The global food security challenge is straight forward: by 2050 the
world must feed 9 billion people (Parfitt, Barthel, & Macnaughton,
2010). The demand for food will be 60 percent greater than it
is today. The United Nations has set ending hunger, achieving
food security and improved nutrition, and promoting sustainable
agriculture as the second of its 17 Sustainable Development Goals
(SDGs) for the year 2030. While considerable attention is directed
towards increasing food production by 50–70 percent to meet
this target, one important and complementary factor that is often
forgotten is reducing food loss and food waste.
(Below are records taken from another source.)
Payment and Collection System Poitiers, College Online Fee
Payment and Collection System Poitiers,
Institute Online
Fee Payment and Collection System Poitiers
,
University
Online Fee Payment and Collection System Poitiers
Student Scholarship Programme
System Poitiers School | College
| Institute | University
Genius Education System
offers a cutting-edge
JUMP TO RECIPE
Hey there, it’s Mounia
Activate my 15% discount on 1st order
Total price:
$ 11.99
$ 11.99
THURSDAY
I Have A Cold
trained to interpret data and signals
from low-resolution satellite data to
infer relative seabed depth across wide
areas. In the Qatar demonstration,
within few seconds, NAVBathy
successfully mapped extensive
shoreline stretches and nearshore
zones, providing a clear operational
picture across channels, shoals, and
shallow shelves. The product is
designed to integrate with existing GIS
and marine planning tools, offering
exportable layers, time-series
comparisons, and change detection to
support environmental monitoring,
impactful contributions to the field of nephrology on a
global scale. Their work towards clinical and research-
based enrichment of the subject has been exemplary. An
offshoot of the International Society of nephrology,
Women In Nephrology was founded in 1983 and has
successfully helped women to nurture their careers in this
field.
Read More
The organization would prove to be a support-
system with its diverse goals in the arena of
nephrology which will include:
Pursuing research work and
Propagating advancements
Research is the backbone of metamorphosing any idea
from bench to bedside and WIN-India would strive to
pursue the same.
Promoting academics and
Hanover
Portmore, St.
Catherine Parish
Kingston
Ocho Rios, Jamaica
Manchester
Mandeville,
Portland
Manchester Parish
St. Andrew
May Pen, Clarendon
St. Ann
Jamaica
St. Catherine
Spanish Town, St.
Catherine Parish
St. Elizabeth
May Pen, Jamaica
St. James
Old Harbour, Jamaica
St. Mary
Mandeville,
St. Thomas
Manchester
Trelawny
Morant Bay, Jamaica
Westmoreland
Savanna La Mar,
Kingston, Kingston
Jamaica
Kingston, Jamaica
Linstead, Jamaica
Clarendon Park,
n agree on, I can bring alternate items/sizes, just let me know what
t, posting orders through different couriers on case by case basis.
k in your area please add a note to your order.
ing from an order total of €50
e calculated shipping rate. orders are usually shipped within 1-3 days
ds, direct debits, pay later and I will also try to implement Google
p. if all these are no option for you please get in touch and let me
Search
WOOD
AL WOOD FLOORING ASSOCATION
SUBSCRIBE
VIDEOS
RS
The third target under this goal (Target 12.3) calls for halving
per capita global food waste at the retail and consumer levels
and reducing food losses along production and supply chains
(including post-harvest losses) by 2030.
However, both approaches are necessary in any strategy to
address food security and avoid hunger. Since the start of the
surging food and market prices in 2006, the risk of intermittent
food shortage is becoming ever so more a reality. For low-income
food deficit countries such as Tanzania, factors such as persistent
low agriculture production, difficulties of addressing the effect
of climate change and inability to handle the financial burden
of high food prices in the context of limited access to credit are
all escalating the concerns for food insecurity. However, one
underlying factor that seems to be often forgotten is the effect of
post-harvest losses on exacerbating food insecurity and income
loss especially among small-scale farmers.